> _What is expected_: A faithful copy of the entries is needed, one that leaves out the pictures.

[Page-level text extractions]
──────
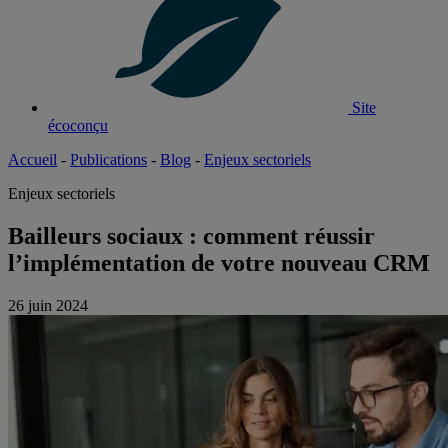
Site
écoconçu
Accueil
-
Publications
-
Blog
-
Enjeux sectoriels
Enjeux sectoriels
Bailleurs sociaux : comment réussir
l’implémentation de votre nouveau CRM
26 juin 2024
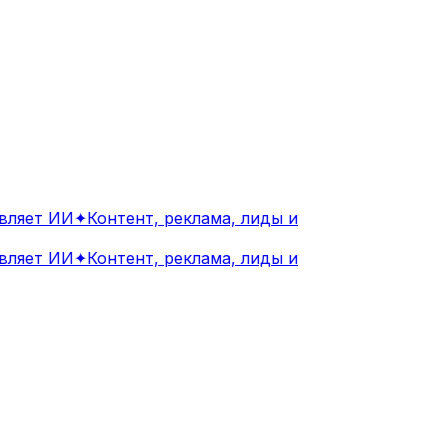
ляет ИИ
✦
Контент, реклама, лиды и
ляет ИИ
✦
Контент, реклама, лиды и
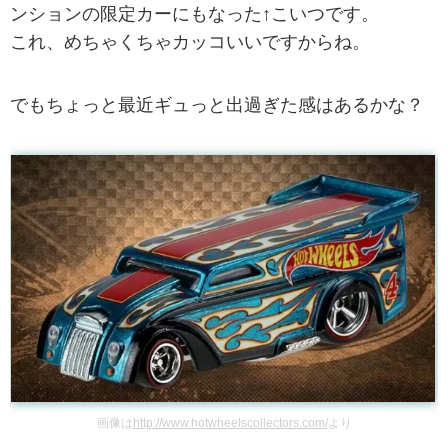
ンションの限定カーにもなった↑こいつです。
これ、めちゃくちゃカッコいいですからね。
でもちょっと最近ギュっと出過ぎた感はあるかな？
画像は
http://www.hotwheelscollectors.com/
より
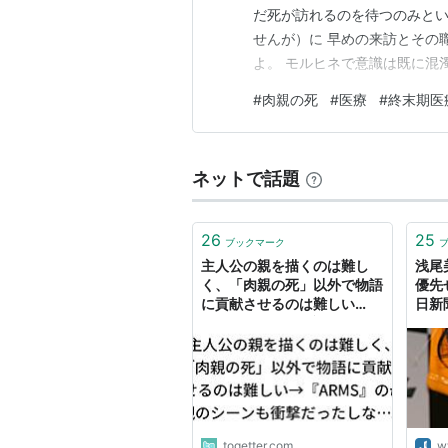
だ死が訪れるのを待つのみとい
せんが）に 早めの来訪とその
よ。 モルヒネで意識は既に混
行えない状態の人間を ただ単
#
肉親の死
#
医療
#
終末期医
さを増幅しています。 ・・・
ネットで話題
26
25
ブックマーク
主人公の親を描くのは難し
浅尾
く、「肉親の死」以外で物語
優先
に貢献させるのは難しい
日新
→『ARMS』の母親のシーン
も衝撃だったしな…。
togetter.com
w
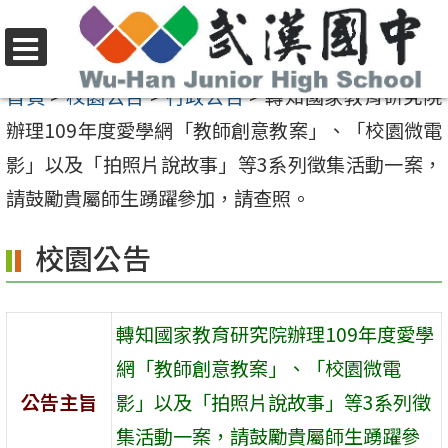
跳
至
選
主
首頁
>
校園公告
>
行政公告
>
轉知國家教育研究院
單
要
辦理109年度愛學網「教師創意教案」、「校園微電
內
影」以及「拍照片說故事」等3系列徵集活動一案，
容
請鼓勵貴屬師生踴躍參加，請查照。
區
校園公告
轉知國家教育研究院辦理109年度愛學
網「教師創意教案」、「校園微電
公告主旨
影」以及「拍照片說故事」等3系列徵
集活動一案，請鼓勵貴屬師生踴躍參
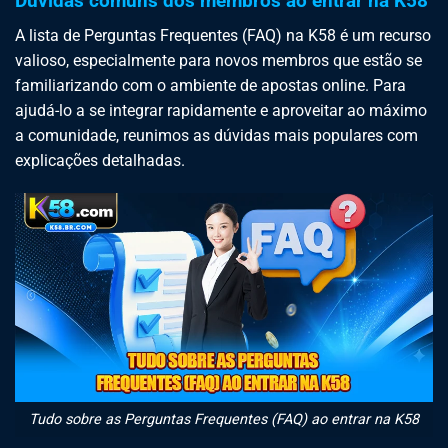
Dúvidas comuns dos membros ao entrar na K58
A lista de Perguntas Frequentes (FAQ) na K58 é um recurso
valioso, especialmente para novos membros que estão se
familiarizando com o ambiente de apostas online. Para
ajudá-lo a se integrar rapidamente e aproveitar ao máximo
a comunidade, reunimos as dúvidas mais populares com
explicações detalhadas.
Tudo sobre as Perguntas Frequentes (FAQ) ao entrar na K58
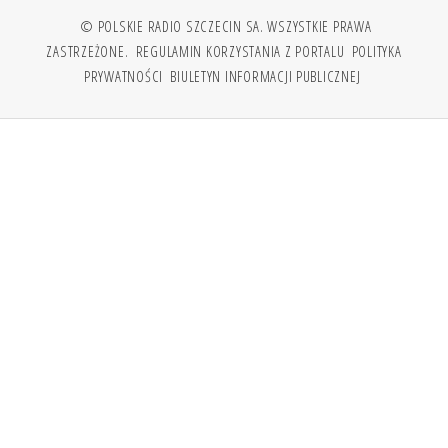
© POLSKIE RADIO SZCZECIN SA. WSZYSTKIE PRAWA
ZASTRZEŻONE.
REGULAMIN KORZYSTANIA Z PORTALU
POLITYKA
PRYWATNOŚCI
BIULETYN INFORMACJI PUBLICZNEJ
──────
> _Exercise result_:
Site
écoconçu
Accueil
-
Publications
-
Blog
-
Enjeux sectoriels
Enjeux sectoriels
Bailleurs sociaux : comment réussir
l’implémentation de votre nouveau CRM
26 juin 2024
ляет ИИ
✦
Контент, реклама, лиды и
ляет ИИ
✦
Контент, реклама, лиды и
ンションの限定カーにもなった↑こいつです。
これ、めちゃくちゃカッコいいですからね。
でもちょっと最近ギュっと出過ぎた感はあるかな？
画像は
http://www.hotwheelscollectors.com/
より
だ死が訪れるのを待つのみとい
せんが）に 早めの来訪とその
よ。 モルヒネで意識は既に混
行えない状態の人間を ただ単
#
肉親の死
#
医療
#
終末期医
さを増幅しています。 ・・・
ネットで話題
26
25
ブックマーク
主人公の親を描くのは難し
浅尾
く、「肉親の死」以外で物語
優先
に貢献させるのは難しい
日新
→『ARMS』の母親のシーン
も衝撃だったしな…。
togetter.com
w
跳
至
選
主
首頁
>
校園公告
>
行政公告
>
轉知國家教育研究院
單
要
辦理109年度愛學網「教師創意教案」、「校園微電
內
影」以及「拍照片說故事」等3系列徵集活動一案，
容
請鼓勵貴屬師生踴躍參加，請查照。
區
校園公告
轉知國家教育研究院辦理109年度愛學
網「教師創意教案」、「校園微電
公告主旨
影」以及「拍照片說故事」等3系列徵
集活動一案，請鼓勵貴屬師生踴躍參
Dúvidas comuns dos membros ao entrar na K58
A lista de Perguntas Frequentes (FAQ) na K58 é um recurso
valioso, especialmente para novos membros que estão se
familiarizando com o ambiente de apostas online. Para
ajudá-lo a se integrar rapidamente e aproveitar ao máximo
a comunidade, reunimos as dúvidas mais populares com
explicações detalhadas.
Tudo sobre as Perguntas Frequentes (FAQ) ao entrar na K58
© POLSKIE RADIO SZCZECIN SA. WSZYSTKIE PRAWA
ZASTRZEŻONE.
REGULAMIN KORZYSTANIA Z PORTALU
POLITYKA
PRYWATNOŚCI
BIULETYN INFORMACJI PUBLICZNEJ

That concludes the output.